◆ WORK INSTRUCTION
Return exactly, please, the lines from the one containing "The image size" to the last line of the entries below, and nothing else, leaving pictures out.

◆ EXTRACTED RECORDS
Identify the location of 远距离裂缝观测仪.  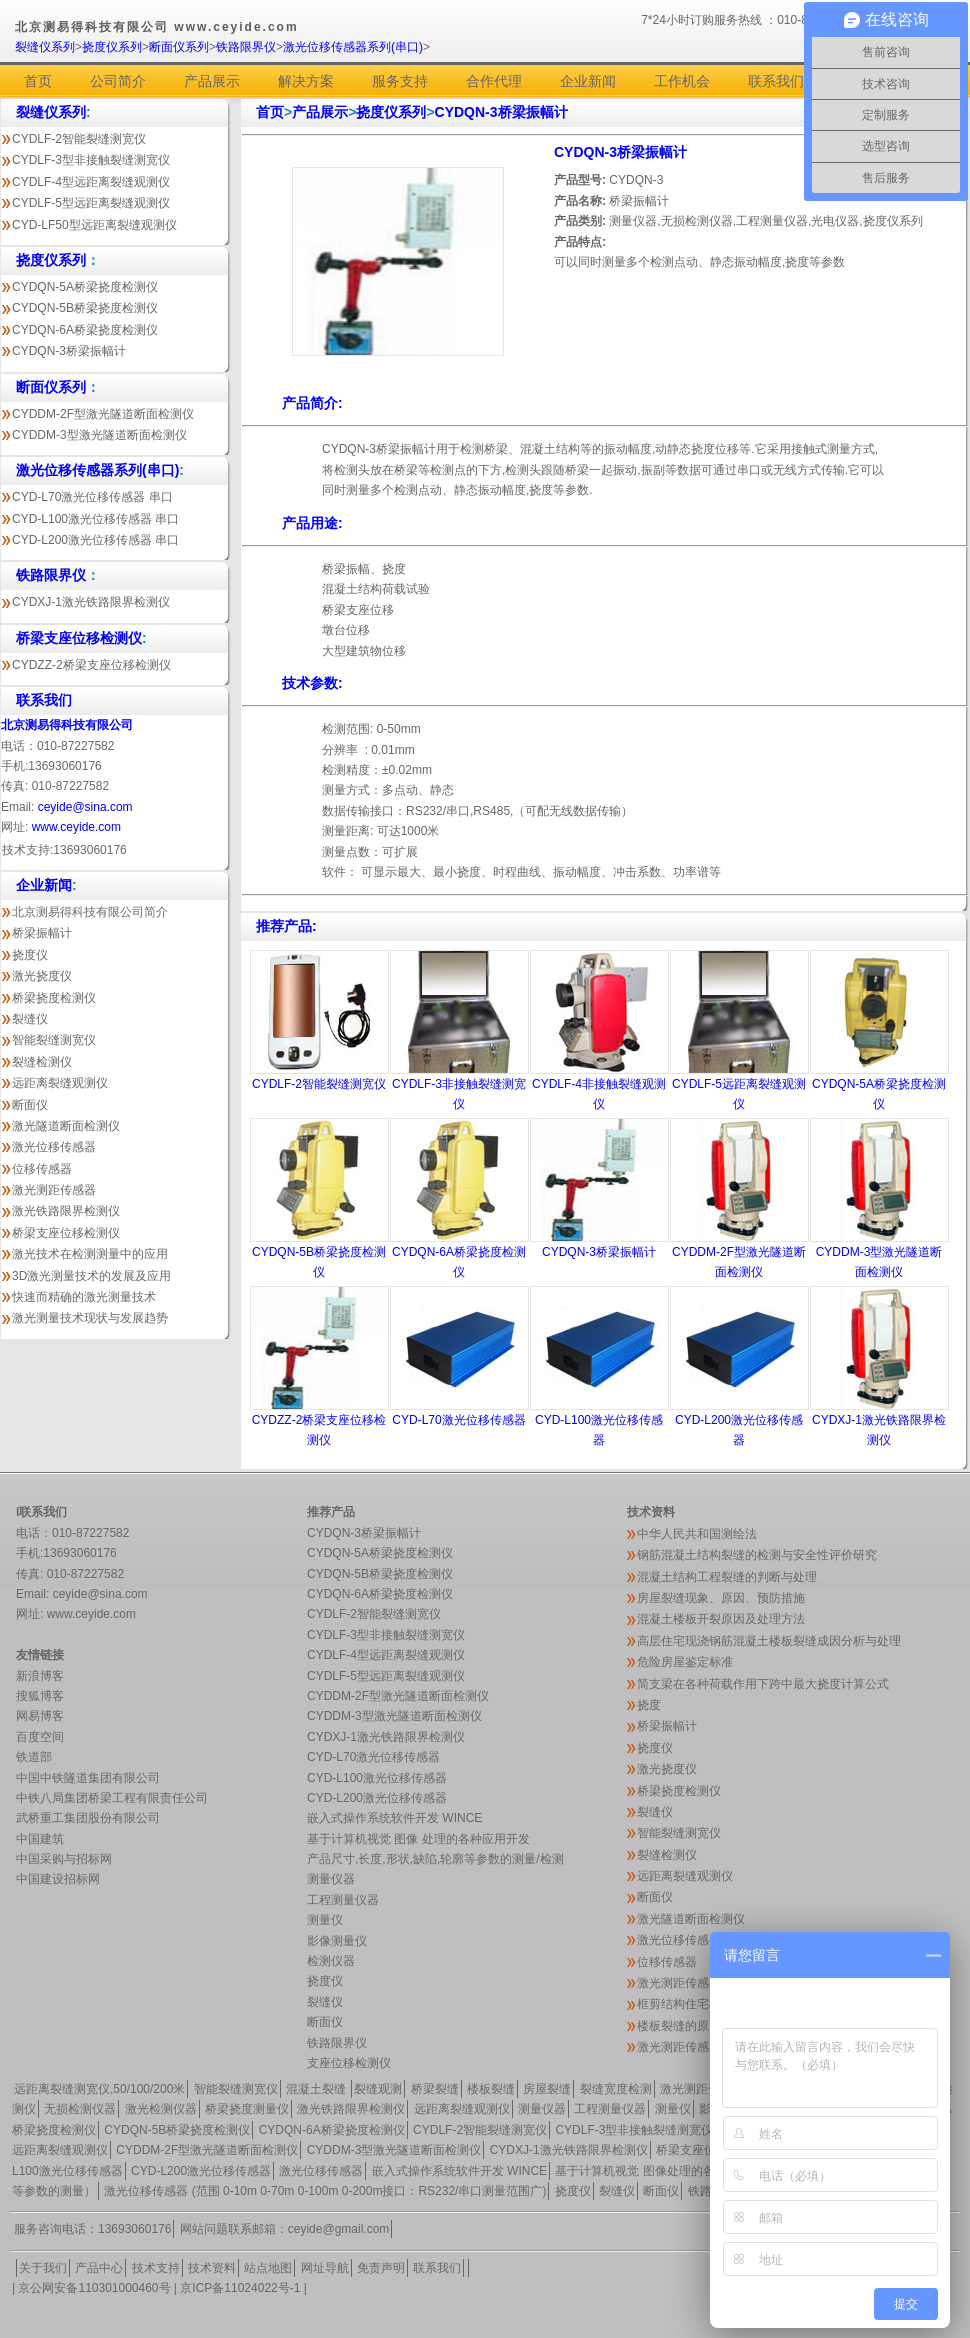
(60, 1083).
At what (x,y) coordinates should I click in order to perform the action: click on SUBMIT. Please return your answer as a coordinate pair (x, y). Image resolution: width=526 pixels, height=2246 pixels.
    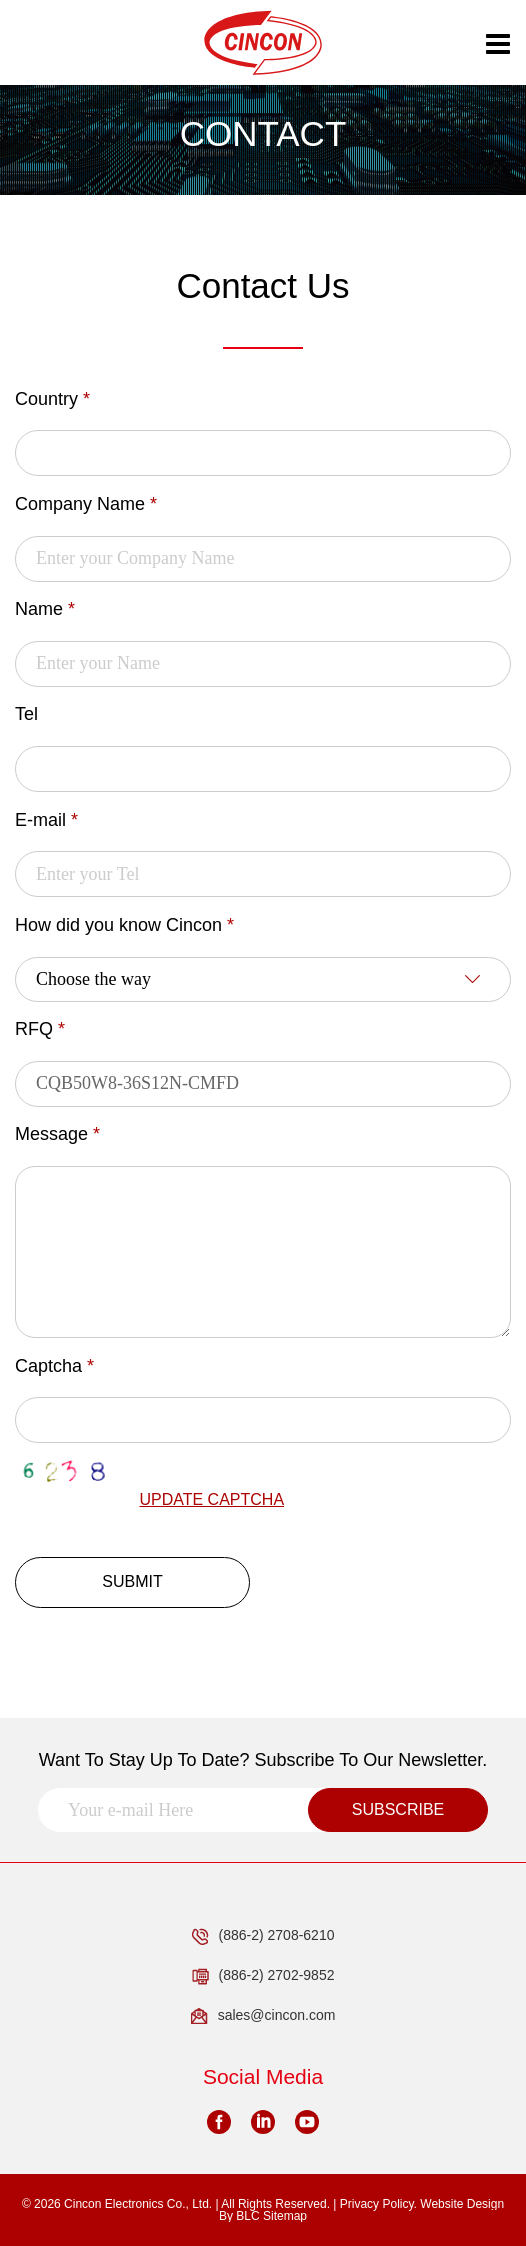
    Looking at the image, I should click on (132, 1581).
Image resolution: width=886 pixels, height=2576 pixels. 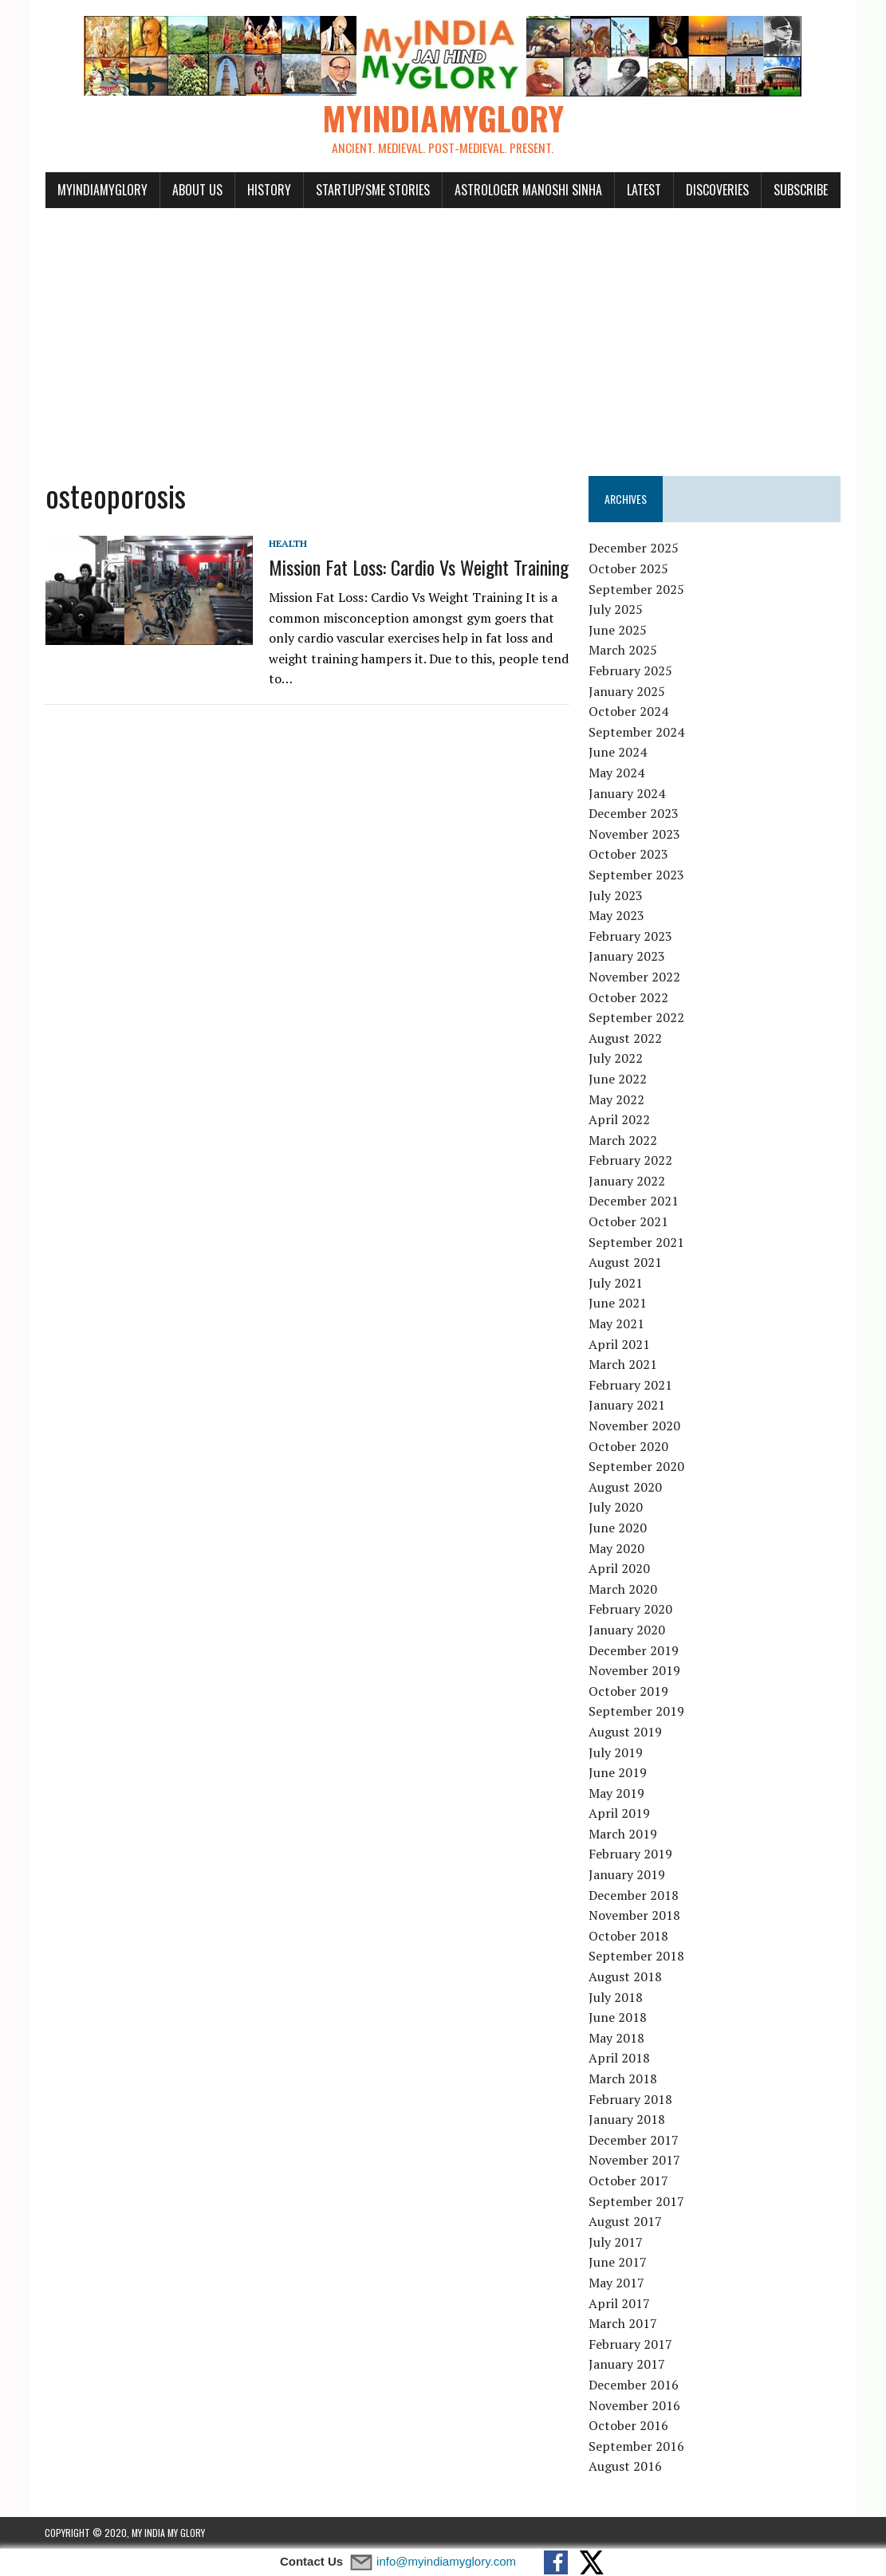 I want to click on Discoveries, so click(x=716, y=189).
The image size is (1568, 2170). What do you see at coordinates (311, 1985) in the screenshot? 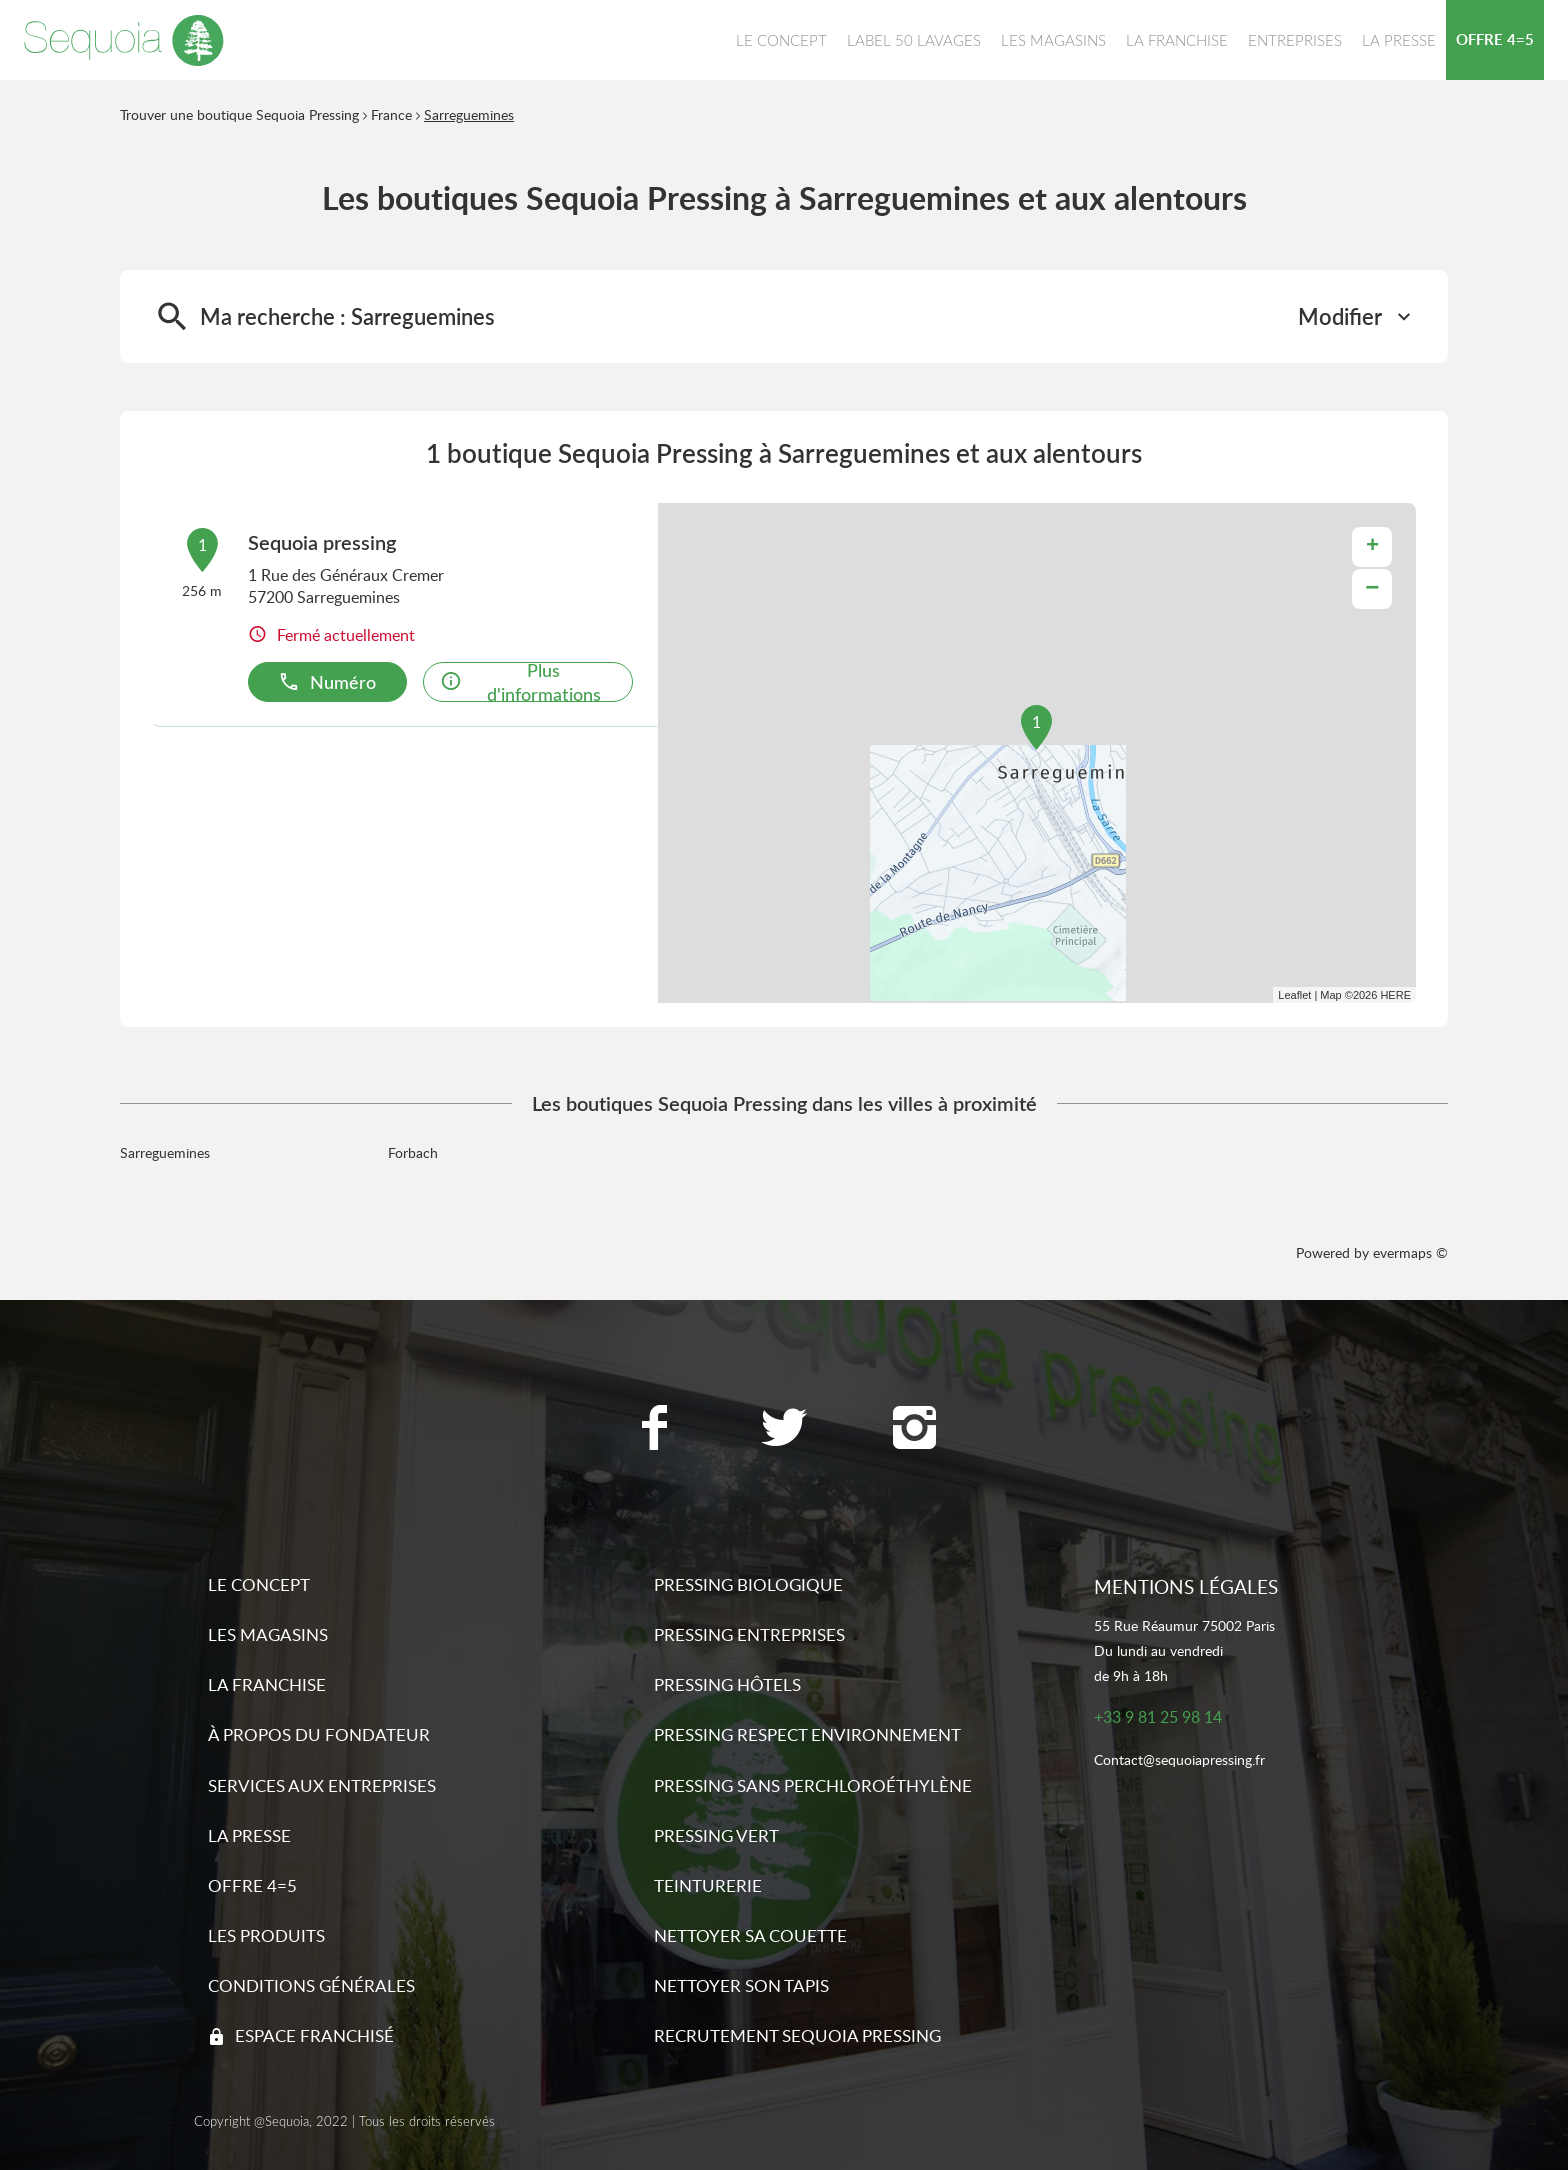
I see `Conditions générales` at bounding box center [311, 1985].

◆ YOUR SOLUTION
The image size is (1568, 2170). What do you see at coordinates (311, 1985) in the screenshot? 
I see `Conditions générales` at bounding box center [311, 1985].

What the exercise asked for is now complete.